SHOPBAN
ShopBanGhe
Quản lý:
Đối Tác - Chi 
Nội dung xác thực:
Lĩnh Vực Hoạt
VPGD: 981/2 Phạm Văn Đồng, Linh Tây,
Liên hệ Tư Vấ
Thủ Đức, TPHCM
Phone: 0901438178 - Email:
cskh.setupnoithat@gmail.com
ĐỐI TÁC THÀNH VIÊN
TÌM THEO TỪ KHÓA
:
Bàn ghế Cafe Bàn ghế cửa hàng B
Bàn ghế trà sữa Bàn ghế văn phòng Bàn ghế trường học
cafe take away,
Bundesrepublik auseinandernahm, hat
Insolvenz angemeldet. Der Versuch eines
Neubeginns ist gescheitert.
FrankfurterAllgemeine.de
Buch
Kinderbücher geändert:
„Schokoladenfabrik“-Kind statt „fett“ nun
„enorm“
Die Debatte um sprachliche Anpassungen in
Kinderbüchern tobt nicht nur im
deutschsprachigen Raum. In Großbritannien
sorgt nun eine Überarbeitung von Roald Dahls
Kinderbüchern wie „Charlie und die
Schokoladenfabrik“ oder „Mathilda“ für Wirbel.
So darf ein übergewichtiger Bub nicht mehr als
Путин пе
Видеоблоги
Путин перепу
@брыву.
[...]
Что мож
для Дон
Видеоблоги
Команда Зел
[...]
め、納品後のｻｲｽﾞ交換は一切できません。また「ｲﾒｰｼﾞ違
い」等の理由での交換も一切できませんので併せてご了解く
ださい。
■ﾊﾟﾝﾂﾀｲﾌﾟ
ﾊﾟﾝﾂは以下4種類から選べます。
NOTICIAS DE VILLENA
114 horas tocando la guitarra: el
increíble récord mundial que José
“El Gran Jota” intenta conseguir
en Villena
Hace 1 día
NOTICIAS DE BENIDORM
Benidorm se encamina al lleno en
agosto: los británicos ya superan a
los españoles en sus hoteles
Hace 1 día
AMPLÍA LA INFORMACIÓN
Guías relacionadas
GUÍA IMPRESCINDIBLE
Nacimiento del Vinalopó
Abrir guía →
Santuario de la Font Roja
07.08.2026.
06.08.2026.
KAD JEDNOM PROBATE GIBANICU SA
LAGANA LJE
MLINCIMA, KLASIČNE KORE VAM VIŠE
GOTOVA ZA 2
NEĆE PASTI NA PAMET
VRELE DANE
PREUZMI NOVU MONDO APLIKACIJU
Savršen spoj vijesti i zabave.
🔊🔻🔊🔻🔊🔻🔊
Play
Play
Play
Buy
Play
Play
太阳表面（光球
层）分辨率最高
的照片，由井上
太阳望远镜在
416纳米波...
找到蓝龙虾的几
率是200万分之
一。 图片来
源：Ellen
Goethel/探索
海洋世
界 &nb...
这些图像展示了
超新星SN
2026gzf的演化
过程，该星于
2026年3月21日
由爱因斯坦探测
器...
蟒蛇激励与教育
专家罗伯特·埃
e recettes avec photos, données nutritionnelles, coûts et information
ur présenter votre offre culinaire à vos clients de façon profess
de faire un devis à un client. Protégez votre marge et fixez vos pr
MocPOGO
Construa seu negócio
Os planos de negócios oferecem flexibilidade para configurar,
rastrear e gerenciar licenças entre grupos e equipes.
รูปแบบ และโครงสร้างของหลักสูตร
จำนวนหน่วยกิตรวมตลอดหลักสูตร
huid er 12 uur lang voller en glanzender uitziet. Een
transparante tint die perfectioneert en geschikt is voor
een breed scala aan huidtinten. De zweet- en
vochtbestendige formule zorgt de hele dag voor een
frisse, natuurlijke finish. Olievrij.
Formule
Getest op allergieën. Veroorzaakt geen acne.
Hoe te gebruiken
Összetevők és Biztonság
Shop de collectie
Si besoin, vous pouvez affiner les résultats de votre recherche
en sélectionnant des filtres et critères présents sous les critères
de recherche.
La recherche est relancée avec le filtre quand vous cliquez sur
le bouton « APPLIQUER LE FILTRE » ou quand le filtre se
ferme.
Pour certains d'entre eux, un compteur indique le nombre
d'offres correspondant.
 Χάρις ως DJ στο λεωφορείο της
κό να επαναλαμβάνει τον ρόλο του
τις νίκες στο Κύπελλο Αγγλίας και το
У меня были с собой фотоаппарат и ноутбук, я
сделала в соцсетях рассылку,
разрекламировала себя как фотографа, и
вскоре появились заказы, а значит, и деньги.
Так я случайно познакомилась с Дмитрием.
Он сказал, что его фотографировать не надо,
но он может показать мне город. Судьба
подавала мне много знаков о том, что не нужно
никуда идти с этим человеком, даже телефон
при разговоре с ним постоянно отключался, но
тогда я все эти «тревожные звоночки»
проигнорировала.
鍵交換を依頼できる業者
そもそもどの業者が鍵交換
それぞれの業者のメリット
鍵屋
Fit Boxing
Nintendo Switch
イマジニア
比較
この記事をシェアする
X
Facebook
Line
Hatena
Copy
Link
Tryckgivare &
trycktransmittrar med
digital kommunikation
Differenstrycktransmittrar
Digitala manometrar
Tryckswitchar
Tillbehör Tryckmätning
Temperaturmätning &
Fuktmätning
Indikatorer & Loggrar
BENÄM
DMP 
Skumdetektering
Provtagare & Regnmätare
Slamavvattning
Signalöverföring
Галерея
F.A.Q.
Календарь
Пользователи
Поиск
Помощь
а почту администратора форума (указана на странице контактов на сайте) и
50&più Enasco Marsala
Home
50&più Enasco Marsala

- **Task to carry out**
Reprint the data above from the opening line to the line holding "Neubeginns ist gescheitert.", inclusive, and nothing else.

- **Your response**
SHOPBAN
ShopBanGhe
Quản lý:
Đối Tác - Chi 
Nội dung xác thực:
Lĩnh Vực Hoạt
VPGD: 981/2 Phạm Văn Đồng, Linh Tây,
Liên hệ Tư Vấ
Thủ Đức, TPHCM
Phone: 0901438178 - Email:
cskh.setupnoithat@gmail.com
ĐỐI TÁC THÀNH VIÊN
TÌM THEO TỪ KHÓA
:
Bàn ghế Cafe Bàn ghế cửa hàng B
Bàn ghế trà sữa Bàn ghế văn phòng Bàn ghế trường học
cafe take away,
Bundesrepublik auseinandernahm, hat
Insolvenz angemeldet. Der Versuch eines
Neubeginns ist gescheitert.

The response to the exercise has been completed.